Need working Rust code for creating/editing files on ESP (EFI System Partition) in Windows

help
1

Hello everyone!

I am writing a utility in Rust for creating/editing files on the EFI System Partition (ESP) under Windows (creating/editing a file on the FAT32 ESP partition). Reading and backing up work fine, but when I try to write, I run into Windows system protection: I get ERROR_ACCESS_DENIED (code 5) when writing via .\PhysicalDriveN, even with administrator rights.

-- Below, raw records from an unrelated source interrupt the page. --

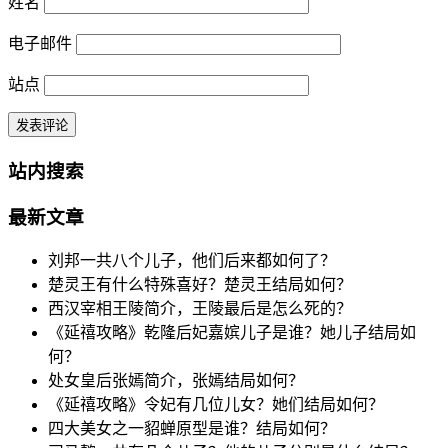
姓名
电子邮件
站点
站内搜索
最新文章
刘邦一共八个儿子，他们后来都如何了？
楚灵王有什么特殊喜好？楚灵王结局如何？
西汉宰相王陵简介，王陵最后是怎么死的？
《延禧攻略》乾隆后妃嘉嫔儿子是谁？她儿子结局如
何？
处女皇后张嫣简介，张嫣结局如何？
《延禧攻略》令妃有几位儿女？她们结局如何？
四大美女之一貂蝉原型是谁？结局如何？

What has already been done:
• ESP search via GPT has been implemented in Rust:
• I open .\PhysicalDriveN, read GPT (EFI PART), and search for a partition of type C12A7328-F81F-11D2-BA4B-00A0C93EC93B.
• I calculate start_lba and length_lba, read ESP into memory (works stably).
• Implemented volume enumeration (FindFirstVolumeW/FindNextVolumeW) and mapping via IOCTL_VOLUME_GET_VOLUME_DISK_EXTENTS:
• Find the volume whose start_lba/length_lba match the ESP on the desired disk.

Tried:
• Locking and unmounting the volume (FSCTL_LOCK_VOLUME/FSCTL_DISMOUNT_VOLUME) — on the volume descriptor; Windows returns ERROR_ACCESS_DENIED.
• Write directly to .\PhysicalDriveN with FILE_FLAG_NO_BUFFERING|WRITE_THROUGH, aligned to sector size — ERROR_ACCESS_DENIED on WriteFile.
• Opening the physical disk with GENERIC_ALL does not help, it falls back to GENERIC_READ|GENERIC_WRITE, writing is still prohibited.
• Dry-run mode (all FAT32 logic in memory) is fully functional: I create/edit a file, correctly update FAT/directories, etc.

Log/symptoms (abbreviated):
• ESP: PhysicalDrive0, start_lba=2048, length_lba=204800, 512 B/sector.
• ESP volume is located correctly: ?\Volume{...}, start_lba=2048, length_lba=204800.
• FSCTL_LOCK_VOLUME on the volume returns 5 (Access denied).
• Writing to .\PhysicalDrive0 at offset start_lba*sector_size — WriteFile -> 5 (Access denied).

Environment:
• Windows 11 x64, running with administrator privileges.
• Rust: 1.78+ (stable), windows library for WinAPI.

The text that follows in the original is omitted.